仿佛心底绷着的弦被撞断,叶满歌再也承受不住重压,她扑通一声跪坐在地上,肩膀剧烈耸动着,双手无力地捂住脸庞,流水从指缝溢出,滴落在地板上,很快汇聚成一个小水洼。
唰唰唰四道指责的目光刺向谢九酌。
这时,被叶蕙扶起的叶满歌顶着哭得发红的眼睛扫视众人,最后定格在谢九酌身上,泪眼婆娑,抽噎道:“不怪九酌,是我不好。我该明白的,为了九酌的事业,我们的关系不能暴露,可是一直做你的地下女友还要看着你和那些女明星言笑晏晏,我......”
叶满歌扑进叶蕙怀里,长发垂下遮挡住她带泪的脸庞,但从她随着呜咽声耸动的肩膀来看,叶满歌仍旧沉浸在无尽的悲痛中。
真真是闻者落泪,见者伤心。
浸淫家庭伦理剧多年的谢母看着叶满歌孤独无助的背影,早已脑补出一个为了爱人忍气吞声却始终不为爱人理解的可怜女人形象。
她甩开谢父的手,踩着高跟鞋哒哒哒几步走到谢九酌面前,看见儿子居然用那种吃人般阴森森的目光注视着叶满歌,更是气不打一处来,用力戳着儿子的脑门,气恼道:“我怎么养出你这么个蠢儿子,啊,你也不看看你这些年演得都是什么角色,不是变态就杀人狂,哪个小姑娘敢靠近你,还影响事业,影响什么事业!”
谢母越说越激动,不禁悲从中来,连上前劝说妻子的谢父都受到牵连,被指着鼻子念叨起陈年往事以及子虚乌有的老狐狸精们。
谢父平白无故受了一通指责,看向儿子的目光愈发不善了。妻子不清楚,他身为男人怎么会不懂儿子的心思。说什么影响事业都是借口,有谢家在,谢九酌根本不愁在娱乐圈没有“事业”,不过是玩弄小姑娘感情又不肯负责编的理由罢了。
明明什么都没做,却被一个个当人渣看,谢九酌平生未受的憋屈都在今日尝到滋味。
俊朗的脸阴云密布,周身散发出慑人的气势,突然,他大步朝叶满歌走来,居高临下望着叶满歌假模假样抽动的肩膀,对叶蕙道:“伯母,我和小歌有话单独谈。”

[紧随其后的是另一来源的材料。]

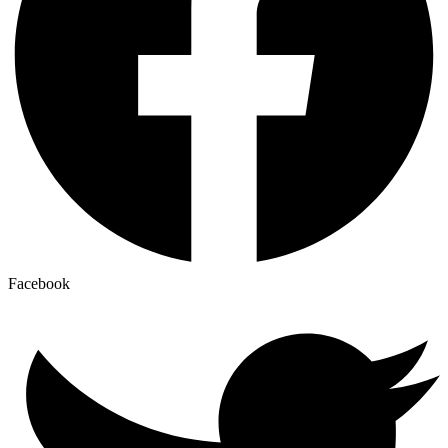
Facebook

叶蕙看看一个劲往她怀里钻的叶满歌,又看看黑着脸的谢九酌,点点头。嚎啕大哭,忍气吞声,凭叶蕙对自己女儿的了解,这些事情不像叶满歌能做出来的。唯一的解释是叶满歌和谢九酌闹别扭,故意折腾他的。她不当众拆台,但有些话还是两个人说开了好。
谢九酌把叶满歌拉到无人处,目光沉沉地望着他,“你故意的?”
叶满歌正揉搓着被箍得有些发痛的手腕,闻言,得意一笑,红肿的眼睛里哪有半点哀伤,“对呀,怎么样,像不像,这叫一报还一报,谁叫你说我是你女朋友的?”
说着她双手拢住披散的头发,用手肘戳了戳谢九酌,“有发绳吗?”
谢九酌掀起眼皮看了她一眼,不吭声,叶满歌泄气道:“算我没问。”
她分出一缕头发飞快缠了几道,堪堪固定住头发。
叶满歌满意地晃了晃头,转脸看见谢九酌站在阴影里,傍晚的余晖倒映在那双黑如宝石的眼眸中,融化了冷意的壁垒,水润润的,看着还有那么一点委屈?
“喂!”叶满歌伸出一根手指戳戳对方胳膊,“别生气了,我就开个小玩笑。你看,我也付出代价了,眼睛哭成这样,明天一准顶着两只大核桃。”
叶满歌两手大拇指和食指圈成夸张的圆分别扣在眼睛前面,圆圈里的眼睛看着谢九酌眨呀眨。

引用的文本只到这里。